There were some really good performances in this production –I especially want to mention Hailey McQueen’s subtle yet wrenching portrayal of Lady Anne and Elizabeth McGregor’s determined and enraged Queen Elizabeth – but the real standout for me was Patrick Magee. He shone in the smaller roles, particularly as the murderer plagued by conscience and as the triumphant Earl of Richmond. I saw someone in the audience physically fistpump when he declared that the day was won, and I understood the impulse. I’ll be interested to see what Magee does next. Perhaps the oddest casting decision was the one to have the two young princes played by mannequin-esque puppets. I understand wanting to find an alternative to child actors, but I really don’t think “puppets” was the next logical place to go. My theatre date and I both grew up watching children’s TV in the 1990s, and the first thing we said to each other in interval was, “OMG THOSE PUPPETS WERE EC FROM LIFTOFF”. (For clarity, EC was a talking, faceless, possibly omnipotent doll.

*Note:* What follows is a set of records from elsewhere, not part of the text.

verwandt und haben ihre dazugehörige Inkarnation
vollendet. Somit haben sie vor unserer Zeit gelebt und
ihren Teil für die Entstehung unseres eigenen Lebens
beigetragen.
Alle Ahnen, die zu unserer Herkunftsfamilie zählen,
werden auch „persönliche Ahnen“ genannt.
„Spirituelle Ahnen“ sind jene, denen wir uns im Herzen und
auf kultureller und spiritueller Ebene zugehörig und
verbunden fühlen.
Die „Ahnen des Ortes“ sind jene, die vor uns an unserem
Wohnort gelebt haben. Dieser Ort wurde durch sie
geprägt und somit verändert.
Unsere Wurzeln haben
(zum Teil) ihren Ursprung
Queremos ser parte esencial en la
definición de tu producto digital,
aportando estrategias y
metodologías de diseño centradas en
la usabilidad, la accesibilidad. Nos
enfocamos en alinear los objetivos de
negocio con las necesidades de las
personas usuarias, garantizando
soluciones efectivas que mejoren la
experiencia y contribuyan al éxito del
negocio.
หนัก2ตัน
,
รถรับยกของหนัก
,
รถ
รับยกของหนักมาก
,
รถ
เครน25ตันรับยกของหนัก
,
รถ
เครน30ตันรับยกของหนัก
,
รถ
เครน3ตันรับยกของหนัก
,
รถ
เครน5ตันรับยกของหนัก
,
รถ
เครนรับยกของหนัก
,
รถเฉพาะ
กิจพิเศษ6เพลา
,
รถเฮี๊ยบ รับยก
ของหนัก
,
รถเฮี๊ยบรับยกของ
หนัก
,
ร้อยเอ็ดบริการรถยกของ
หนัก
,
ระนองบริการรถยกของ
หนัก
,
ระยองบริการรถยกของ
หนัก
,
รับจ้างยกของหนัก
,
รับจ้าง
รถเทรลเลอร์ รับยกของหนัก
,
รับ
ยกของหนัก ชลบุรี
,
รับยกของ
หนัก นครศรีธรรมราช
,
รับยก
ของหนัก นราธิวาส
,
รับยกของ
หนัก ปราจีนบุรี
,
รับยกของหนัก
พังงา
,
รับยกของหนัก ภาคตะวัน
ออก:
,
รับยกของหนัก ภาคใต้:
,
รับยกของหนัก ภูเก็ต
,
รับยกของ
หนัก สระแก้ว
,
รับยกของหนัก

He was supposed to be a benevolent character, but in reality, he came off sinister and terrifying.) The puppet princes were bizarre at best. They robbed the death of the princes of a lot of emotional impact – it’s one thing to brutally execute a couple of children, but another to dispose of a few creepy mannequins.
I felt like there was more this production could have done. It could have been bolder in its reading: it was quite a straightforward and arguably cautious production of Shakespeare’s play. However, it was very engaging and it contained some moments of real theatrical spectacle. It’s not the most out-there production of Shakespeare you’ll ever see, but it’s definitely worth watching.